There are certainly extreme cases of harassment that may involve unwanted touching, actual sexual assaults and other severe consequences for the person targeted. However, many sexual harassment scenarios start subtly and worsen over time. Being able to recognize the two main forms of sexual harassment that occur can help a worker fight back as soon as they begin experiencing this kind of unlawful mistreatment.
Quid pro quo harassment
For most people, quid pro quo harassment is what they immediately think of when discussing sexual harassment. They picture a boss abusing their power to force someone to compromise their personal ethical standards. Offering someone a promotion for sexual favors or threatening a bad performance review if they don’t agree to go on a date because that shows they aren’t a team player are both examples of quid pro quo harassment.
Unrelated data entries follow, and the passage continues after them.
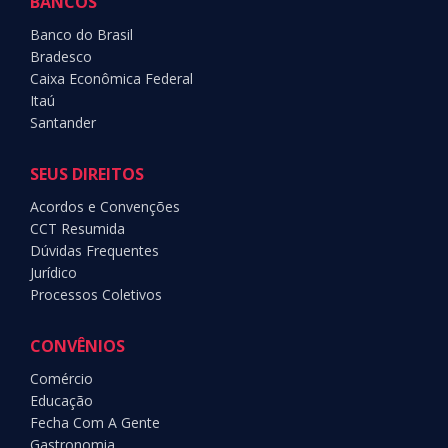
BANCOS
Banco do Brasil
Bradesco
Caixa Econômica Federal
Itaú
Santander
SEUS DIREITOS
Acordos e Convenções
CCT Resumida
Dúvidas Frequentes
Jurídico
Processos Coletivos
CONVÊNIOS
Comércio
Educação
Fecha Com A Gente
Gastronomia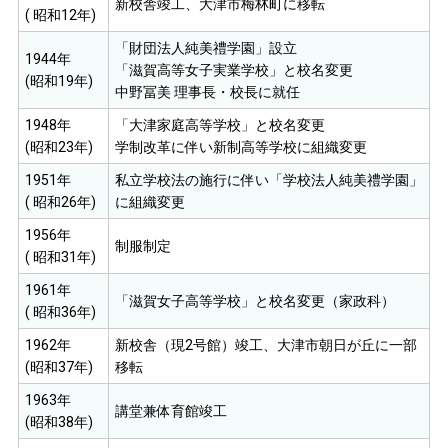
新校舎竣工、大津市梅林町に移転
( 昭和12年)
「財団法人純美禮学園」設立
1944年
「滋賀高等女子実業学校」と校名変更
(昭和19年)
中野冨美 理事長・校長に就任
1948年
「大津家庭高等学校」と校名変更
(昭和23年)
学制改革に伴い新制高等学校に組織変更
1951年
私立学校法の施行に伴い「学校法人純美禮学園」
( 昭和26年)
に組織変更
1956年
制服制定
( 昭和31年)
1961年
「滋賀女子高等学校」と校名変更（家政科）
( 昭和36年)
1962年
新校舎（現2号館）竣工、大津市朝日が丘に一部
(昭和37年)
移転
1963年
講堂兼体育館竣工
(昭和38年)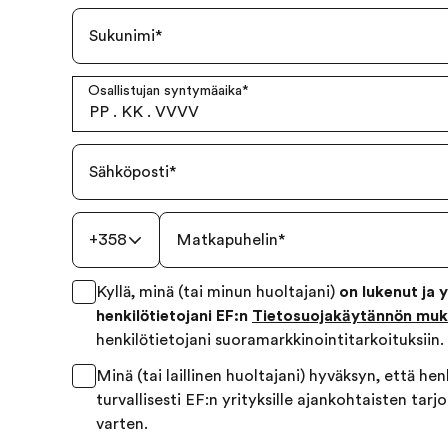
Sukunimi
*
Osallistujan syntymäaika
*
PP
.
KK
.
VVVV
Sähköposti
*
+358
Matkapuhelin
*
Kyllä, minä (tai minun huoltajani)
on lukenut ja 
henkilötietojani EF:n
Tietosuojakäytännön muka
henkilötietojani suoramarkkinointitarkoituksiin.
Minä (tai laillinen huoltajani) hyväksyn, että hen
turvallisesti EF:n yrityksille ajankohtaisten tarj
varten.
A hostile work environment
People often have a harder time understanding what constitutes a hostile work environment as opposed to recognizing quid pro quo harassment from a direct supervisor. The people harassing a worker do not need to be of the opposite sex or to have any sense of sexual attraction to the victim.
A hostile work environment could involve socially excluding someone, making jokes at their expense and making them feel unsafe in the workplace because of their sex, appearance or personal sexual history. A hostile work environment could involve multiple other workers and could be an indicator of a toxic culture and laissez-faire management at a company.
Employees who are experiencing either quid pro quo harassment or a hostile work environment should be able to count on their employers to take action. Those who do not receive proper protection from their employers sometimes have the right to pursue a sexual harassment lawsuit. As such, recognizing workplace sexual harassment is an important first step for those who may ultimately choose to fight back against the misconduct that they have experienced in the workplace.